(PROVIDED RECORDS begins)

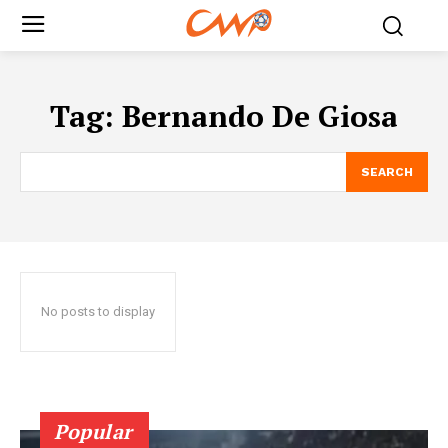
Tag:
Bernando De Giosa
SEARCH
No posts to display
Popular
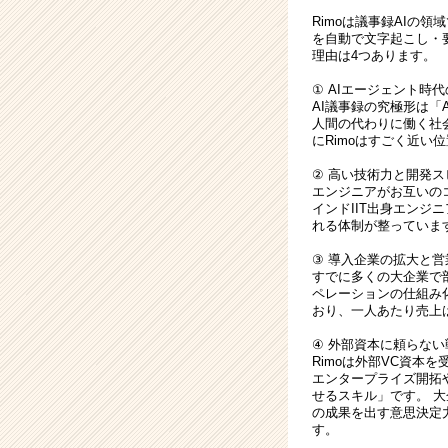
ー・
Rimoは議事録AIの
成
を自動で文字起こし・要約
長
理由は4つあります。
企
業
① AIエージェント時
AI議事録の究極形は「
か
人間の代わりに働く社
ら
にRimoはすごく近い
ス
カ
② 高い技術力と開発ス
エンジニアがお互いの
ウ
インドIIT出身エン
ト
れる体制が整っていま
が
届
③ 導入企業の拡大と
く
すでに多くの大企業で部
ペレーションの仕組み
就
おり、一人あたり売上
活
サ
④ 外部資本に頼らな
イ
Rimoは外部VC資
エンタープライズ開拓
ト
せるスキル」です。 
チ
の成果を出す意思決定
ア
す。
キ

(PROVIDED RECORDS ends)
(PROVIDED RECORDS begins)

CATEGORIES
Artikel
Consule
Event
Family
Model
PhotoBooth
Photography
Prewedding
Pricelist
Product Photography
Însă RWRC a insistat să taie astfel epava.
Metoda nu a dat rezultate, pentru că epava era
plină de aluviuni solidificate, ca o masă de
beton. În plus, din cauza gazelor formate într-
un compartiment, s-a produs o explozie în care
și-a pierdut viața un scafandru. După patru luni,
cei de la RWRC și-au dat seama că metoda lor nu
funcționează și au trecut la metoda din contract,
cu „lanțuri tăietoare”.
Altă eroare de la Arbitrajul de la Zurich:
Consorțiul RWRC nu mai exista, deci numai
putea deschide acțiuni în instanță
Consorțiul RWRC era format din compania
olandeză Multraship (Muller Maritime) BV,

(PROVIDED RECORDS ends)
(PROVIDED RECORDS begins)

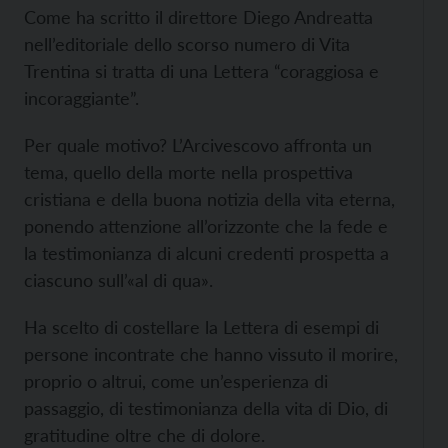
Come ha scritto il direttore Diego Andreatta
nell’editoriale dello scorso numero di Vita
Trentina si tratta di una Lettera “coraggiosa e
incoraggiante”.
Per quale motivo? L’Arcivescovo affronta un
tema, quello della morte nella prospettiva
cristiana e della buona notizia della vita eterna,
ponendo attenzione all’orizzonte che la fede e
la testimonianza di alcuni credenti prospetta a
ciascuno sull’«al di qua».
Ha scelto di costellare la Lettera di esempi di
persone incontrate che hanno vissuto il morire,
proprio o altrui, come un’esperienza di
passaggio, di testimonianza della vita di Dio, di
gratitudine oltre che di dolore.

(PROVIDED RECORDS ends)

WHAT YOU ARE ASKED TO DO: All lines above from the one containing "persone incontrate che" to the one containing "gratitudine oltre che di dolore." must be repeated exactly, both lines included, and no others.

EXERCISE RESPONSE:
persone incontrate che hanno vissuto il morire,
proprio o altrui, come un’esperienza di
passaggio, di testimonianza della vita di Dio, di
gratitudine oltre che di dolore.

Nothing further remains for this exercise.